# [MATERIAL PROVIDED]

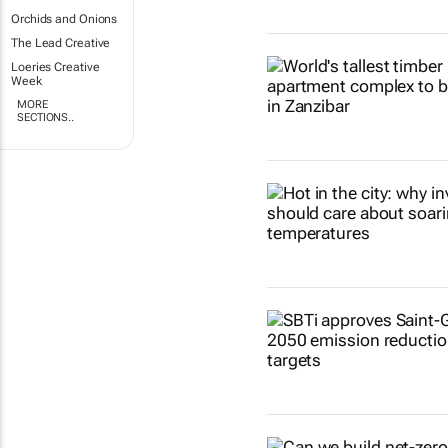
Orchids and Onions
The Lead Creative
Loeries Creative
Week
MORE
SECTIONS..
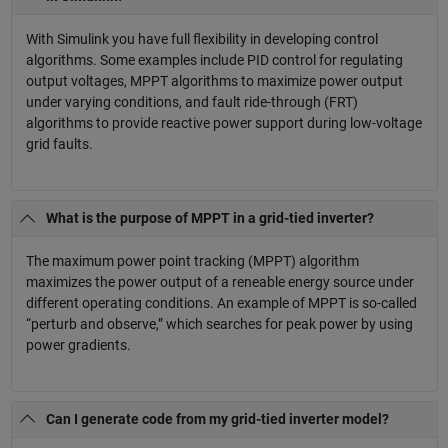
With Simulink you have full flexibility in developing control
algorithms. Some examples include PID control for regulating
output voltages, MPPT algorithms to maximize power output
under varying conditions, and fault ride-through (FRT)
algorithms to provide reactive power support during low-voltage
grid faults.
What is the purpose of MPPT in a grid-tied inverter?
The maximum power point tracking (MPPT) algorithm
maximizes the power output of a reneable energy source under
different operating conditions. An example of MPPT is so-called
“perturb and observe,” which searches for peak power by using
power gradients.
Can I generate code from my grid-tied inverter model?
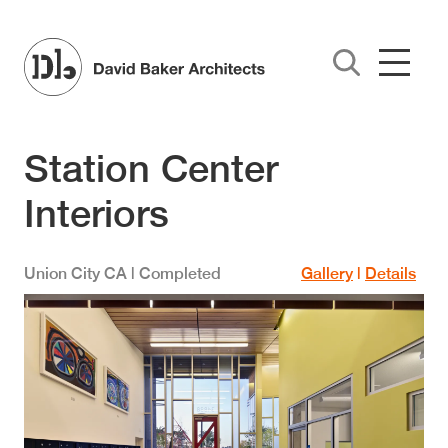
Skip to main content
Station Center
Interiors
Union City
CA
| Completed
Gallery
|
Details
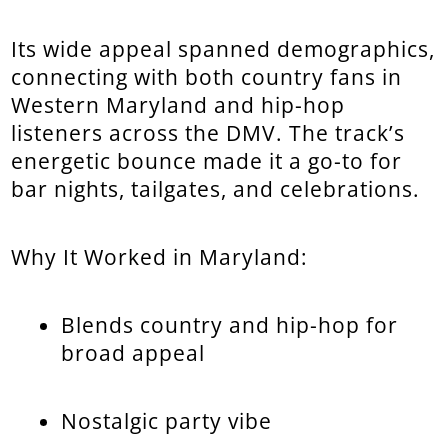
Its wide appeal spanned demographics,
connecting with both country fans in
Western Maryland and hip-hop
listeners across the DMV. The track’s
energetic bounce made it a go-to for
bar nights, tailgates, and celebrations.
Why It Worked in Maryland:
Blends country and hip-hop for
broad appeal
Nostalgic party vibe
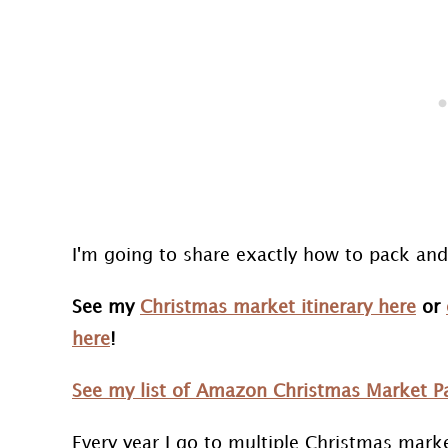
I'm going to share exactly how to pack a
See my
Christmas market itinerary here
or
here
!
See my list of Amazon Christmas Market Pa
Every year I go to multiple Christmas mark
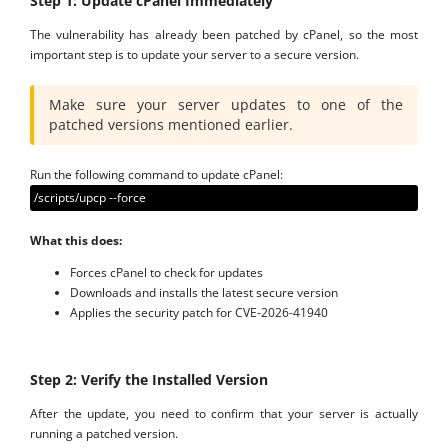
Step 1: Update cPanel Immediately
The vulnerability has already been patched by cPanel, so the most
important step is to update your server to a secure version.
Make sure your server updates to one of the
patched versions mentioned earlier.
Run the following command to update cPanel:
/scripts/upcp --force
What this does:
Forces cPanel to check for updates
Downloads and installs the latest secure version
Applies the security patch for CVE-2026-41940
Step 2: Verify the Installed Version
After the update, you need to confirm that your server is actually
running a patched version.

# [INSTRUCTIONS TO FOLLOW]
A complete answer gives every line of the records holding "control".

# [ANSWER SECTION]
With Simulink you have full flexibility in developing control
algorithms. Some examples include PID control for regulating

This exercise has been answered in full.